Ove la fonte di responsabilità aquiliana della p.a. si sia perfezionata prima dell’entrata in vigore del nuovo codice del processo amministrativo, deve trovare applicazione non già l’art. 30, comma 3 c.p.a., bensì la disciplina previgente, per cui all'azione risarcitoria da illegittimo esercizio della funzione amministrativa proposta in via autonoma dopo l’annullamento degli atti amministrativi, si applica il termine di prescrizione quinquennale di cui all’art. 2947, comma 1, c.c., decorrente dalla data del passaggio in giudicato della decisione di annullamento del giudice amministrativo.

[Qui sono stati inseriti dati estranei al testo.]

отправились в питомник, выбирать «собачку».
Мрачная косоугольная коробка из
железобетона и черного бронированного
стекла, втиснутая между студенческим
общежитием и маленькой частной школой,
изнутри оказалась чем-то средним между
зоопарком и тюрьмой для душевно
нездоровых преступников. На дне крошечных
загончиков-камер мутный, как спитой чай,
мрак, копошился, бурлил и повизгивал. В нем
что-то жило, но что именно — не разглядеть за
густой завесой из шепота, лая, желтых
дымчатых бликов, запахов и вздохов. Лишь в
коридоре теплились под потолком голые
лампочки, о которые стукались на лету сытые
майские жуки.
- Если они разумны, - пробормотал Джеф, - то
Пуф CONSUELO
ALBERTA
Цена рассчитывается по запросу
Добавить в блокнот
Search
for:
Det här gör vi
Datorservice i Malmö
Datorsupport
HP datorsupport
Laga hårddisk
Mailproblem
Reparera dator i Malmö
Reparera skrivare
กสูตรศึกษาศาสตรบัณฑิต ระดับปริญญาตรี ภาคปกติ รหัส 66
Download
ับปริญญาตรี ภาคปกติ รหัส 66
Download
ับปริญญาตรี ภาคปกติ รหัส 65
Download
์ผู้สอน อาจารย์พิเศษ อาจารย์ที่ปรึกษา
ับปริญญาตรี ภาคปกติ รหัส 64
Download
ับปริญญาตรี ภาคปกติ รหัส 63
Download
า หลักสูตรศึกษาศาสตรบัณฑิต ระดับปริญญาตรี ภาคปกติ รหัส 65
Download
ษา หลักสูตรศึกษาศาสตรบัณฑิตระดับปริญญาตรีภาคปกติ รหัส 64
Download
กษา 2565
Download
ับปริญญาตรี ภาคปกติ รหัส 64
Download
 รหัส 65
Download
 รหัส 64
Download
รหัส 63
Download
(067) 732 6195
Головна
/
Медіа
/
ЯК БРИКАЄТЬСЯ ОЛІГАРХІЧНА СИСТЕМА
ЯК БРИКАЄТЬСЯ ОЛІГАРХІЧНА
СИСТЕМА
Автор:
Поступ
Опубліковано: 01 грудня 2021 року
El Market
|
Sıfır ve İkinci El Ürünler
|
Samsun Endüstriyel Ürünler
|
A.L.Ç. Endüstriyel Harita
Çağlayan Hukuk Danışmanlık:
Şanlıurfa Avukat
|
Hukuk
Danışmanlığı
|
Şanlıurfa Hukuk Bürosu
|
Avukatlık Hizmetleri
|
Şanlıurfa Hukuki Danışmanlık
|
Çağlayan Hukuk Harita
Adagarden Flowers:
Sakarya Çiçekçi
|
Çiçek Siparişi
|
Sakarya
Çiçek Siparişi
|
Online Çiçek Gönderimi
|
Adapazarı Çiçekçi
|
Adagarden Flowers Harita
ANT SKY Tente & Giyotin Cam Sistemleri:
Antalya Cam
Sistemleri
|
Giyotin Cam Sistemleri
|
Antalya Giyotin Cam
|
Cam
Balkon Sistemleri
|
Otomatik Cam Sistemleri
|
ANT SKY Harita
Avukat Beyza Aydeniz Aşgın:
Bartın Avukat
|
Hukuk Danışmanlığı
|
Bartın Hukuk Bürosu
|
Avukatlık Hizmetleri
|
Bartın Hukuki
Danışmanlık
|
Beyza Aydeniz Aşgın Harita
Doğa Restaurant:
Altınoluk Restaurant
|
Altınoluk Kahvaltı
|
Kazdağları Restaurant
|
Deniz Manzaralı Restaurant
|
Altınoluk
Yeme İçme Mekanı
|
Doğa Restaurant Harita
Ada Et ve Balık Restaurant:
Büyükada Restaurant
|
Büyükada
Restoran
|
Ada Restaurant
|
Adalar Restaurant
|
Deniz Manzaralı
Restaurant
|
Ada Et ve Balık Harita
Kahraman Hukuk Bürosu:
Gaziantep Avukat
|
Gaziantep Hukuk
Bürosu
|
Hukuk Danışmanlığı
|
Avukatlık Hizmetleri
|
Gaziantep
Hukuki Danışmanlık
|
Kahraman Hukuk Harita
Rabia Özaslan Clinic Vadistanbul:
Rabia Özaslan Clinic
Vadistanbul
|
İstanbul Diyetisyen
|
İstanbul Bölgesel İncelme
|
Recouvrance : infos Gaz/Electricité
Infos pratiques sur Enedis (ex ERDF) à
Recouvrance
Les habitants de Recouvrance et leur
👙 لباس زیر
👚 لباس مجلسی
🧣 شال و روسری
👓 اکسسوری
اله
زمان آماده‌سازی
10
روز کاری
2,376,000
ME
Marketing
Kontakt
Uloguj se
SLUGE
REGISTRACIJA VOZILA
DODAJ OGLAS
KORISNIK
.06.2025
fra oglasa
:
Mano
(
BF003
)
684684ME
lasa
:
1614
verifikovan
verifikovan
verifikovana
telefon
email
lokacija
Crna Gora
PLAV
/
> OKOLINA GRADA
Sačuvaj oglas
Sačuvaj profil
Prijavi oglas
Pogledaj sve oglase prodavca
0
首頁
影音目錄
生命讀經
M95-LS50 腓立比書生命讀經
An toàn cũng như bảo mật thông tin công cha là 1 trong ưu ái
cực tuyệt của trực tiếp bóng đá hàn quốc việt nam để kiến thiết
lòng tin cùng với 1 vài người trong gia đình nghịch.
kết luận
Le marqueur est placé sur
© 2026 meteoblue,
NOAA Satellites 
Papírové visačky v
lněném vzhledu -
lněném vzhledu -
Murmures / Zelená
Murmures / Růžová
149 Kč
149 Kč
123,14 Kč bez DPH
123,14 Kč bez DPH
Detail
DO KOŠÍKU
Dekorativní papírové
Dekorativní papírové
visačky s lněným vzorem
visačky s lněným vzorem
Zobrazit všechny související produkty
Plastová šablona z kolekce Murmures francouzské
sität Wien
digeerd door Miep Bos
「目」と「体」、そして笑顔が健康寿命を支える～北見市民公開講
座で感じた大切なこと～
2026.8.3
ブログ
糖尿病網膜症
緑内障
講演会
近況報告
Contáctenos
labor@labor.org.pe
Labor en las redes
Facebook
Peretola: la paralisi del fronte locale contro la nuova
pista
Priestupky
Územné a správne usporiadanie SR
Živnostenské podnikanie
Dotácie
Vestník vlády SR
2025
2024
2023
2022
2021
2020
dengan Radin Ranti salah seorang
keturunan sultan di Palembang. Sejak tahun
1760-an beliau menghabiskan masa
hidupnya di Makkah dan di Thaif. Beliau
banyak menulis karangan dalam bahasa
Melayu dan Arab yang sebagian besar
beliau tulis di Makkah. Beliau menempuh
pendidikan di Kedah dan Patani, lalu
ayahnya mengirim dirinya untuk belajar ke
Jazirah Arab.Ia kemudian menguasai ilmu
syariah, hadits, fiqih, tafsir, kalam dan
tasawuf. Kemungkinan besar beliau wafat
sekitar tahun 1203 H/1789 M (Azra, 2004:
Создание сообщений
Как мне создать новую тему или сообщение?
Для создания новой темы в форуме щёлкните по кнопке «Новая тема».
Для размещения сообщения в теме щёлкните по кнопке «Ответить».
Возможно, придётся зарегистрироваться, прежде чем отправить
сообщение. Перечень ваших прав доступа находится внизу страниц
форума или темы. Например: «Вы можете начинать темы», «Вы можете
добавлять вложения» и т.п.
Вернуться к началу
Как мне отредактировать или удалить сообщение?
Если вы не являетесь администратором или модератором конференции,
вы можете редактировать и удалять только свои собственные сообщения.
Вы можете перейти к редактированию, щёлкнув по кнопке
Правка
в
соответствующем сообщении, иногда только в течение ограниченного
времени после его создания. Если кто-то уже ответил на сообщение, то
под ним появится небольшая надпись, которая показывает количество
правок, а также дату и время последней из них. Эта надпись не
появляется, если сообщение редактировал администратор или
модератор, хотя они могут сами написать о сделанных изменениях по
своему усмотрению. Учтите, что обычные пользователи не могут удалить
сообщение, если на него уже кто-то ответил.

La parte che agisce in giudizio per ottenere il risarcimento del danno derivante da lesione di interesse legittimo è tenuta a provare tutti gli elementi dell’illecito aquiliano, con la conseguenza che la carenza di uno qualsiasi di essi comporta il rigetto dell’azione. È pertanto infondata la pretesa risarcitoria nel caso di mancata prova della spettanza del bene della vita - nell'ipotesi di specie mantenimento in essere della convenzione oggetto di revoca - che costituisce una condizione imprescindibile per il riconoscimento della responsabilità risarcitoria, non essendo all’uopo sufficiente la mera illegittimità del provvedimento amministrativo.

Qualora il provvedimento di revoca sia stato annullato per vizi formali (ciò che rimette alla p.a. ogni nuova e ulteriore determinazione) non può sostenersi l’automatica spettanza del risarcimento del danno (affermando di essere già titolare del bene della vita, illegittimamente leso con l’atto di revoca), incombendo all’interessato la prova dell’effettiva spettanza del bene della vita costituito dalla conservazione del provvedimento ampliativo.

Mentre nell'ipotesi  di lesione di un interesse legittimo c.d. oppositivo, la spettanza del bene  deve considerarsi  in re ipsa, essendo lo stesso già nella sfera giuridica del privato che viene indebitamente compressa dal provvedimento amministrativo illegittimo, nell'ipotesi di  c.d. interesse pretensivo, colui che esercita l'azione risarcitoria  è tenuto a dimostrare la c.d. spettanza del bene della vita, ovvero deve allegare e provare di essere titolare, in base ad una norma giuridica, del bene della vita che ha perduto o al quale anela, e di cui attraverso la domanda giudiziale vorrebbe ottenere l'equivalente economico.